Which of the lines in the listing that follows hold "Cannon"? Pull each one out.

_DATASET EXCERPTS_.
=== Begin Enclosure ===

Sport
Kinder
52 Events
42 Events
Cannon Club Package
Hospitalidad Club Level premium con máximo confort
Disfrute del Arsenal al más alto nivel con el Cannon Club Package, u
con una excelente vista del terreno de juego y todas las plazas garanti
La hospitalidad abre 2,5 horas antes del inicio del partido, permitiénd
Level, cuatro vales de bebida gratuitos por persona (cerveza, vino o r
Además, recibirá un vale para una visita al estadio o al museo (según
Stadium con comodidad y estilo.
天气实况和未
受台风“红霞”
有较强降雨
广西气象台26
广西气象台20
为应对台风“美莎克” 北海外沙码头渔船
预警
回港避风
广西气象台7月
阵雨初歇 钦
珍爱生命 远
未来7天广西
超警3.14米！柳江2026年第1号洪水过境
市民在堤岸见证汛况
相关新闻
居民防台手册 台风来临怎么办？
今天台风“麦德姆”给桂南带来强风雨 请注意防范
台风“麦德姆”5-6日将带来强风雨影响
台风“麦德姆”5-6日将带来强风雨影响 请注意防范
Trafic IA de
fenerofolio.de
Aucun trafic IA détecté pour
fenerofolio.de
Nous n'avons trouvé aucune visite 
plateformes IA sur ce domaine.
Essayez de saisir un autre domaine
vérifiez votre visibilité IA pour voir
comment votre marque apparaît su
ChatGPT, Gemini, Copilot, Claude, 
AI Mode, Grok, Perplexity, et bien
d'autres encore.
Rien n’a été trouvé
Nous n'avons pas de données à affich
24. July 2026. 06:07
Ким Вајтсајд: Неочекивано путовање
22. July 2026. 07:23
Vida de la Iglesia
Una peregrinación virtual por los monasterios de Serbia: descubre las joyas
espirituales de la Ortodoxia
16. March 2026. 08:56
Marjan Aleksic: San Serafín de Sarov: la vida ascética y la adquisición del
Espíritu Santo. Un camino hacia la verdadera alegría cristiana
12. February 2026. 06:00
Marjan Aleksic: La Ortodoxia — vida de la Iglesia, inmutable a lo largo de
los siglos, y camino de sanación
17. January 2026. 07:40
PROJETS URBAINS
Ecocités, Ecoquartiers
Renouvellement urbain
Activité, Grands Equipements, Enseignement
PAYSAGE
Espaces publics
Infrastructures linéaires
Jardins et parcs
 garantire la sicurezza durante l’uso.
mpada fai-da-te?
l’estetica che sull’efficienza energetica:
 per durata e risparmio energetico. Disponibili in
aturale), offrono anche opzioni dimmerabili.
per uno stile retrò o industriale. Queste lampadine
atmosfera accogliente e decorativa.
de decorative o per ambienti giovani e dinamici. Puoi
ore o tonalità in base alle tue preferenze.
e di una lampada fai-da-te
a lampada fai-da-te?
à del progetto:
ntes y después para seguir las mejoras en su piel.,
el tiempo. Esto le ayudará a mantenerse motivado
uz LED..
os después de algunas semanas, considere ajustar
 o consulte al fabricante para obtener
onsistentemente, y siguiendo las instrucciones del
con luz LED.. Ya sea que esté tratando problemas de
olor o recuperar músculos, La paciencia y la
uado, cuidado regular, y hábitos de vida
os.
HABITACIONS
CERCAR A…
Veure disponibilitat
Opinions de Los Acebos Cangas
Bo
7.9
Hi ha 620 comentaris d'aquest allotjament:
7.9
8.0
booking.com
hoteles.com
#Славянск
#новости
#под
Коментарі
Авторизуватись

=== End Enclosure ===

_RESPONSE BOX_.
Cannon Club Package
Disfrute del Arsenal al más alto nivel con el Cannon Club Package, u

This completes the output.